Goal of the exercise: The records follow. Copy them exactly, but omit the pictures.

Extracted data entries:
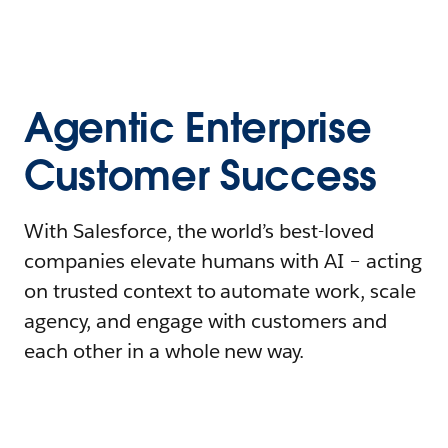
Agentic Enterprise
Customer Success
With Salesforce, the world’s best-loved
companies elevate humans with AI – acting
on trusted context to automate work, scale
agency, and engage with customers and
each other in a whole new way.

Response to the task:
Agentic Enterprise
Customer Success
With Salesforce, the world’s best-loved
companies elevate humans with AI – acting
on trusted context to automate work, scale
agency, and engage with customers and
each other in a whole new way.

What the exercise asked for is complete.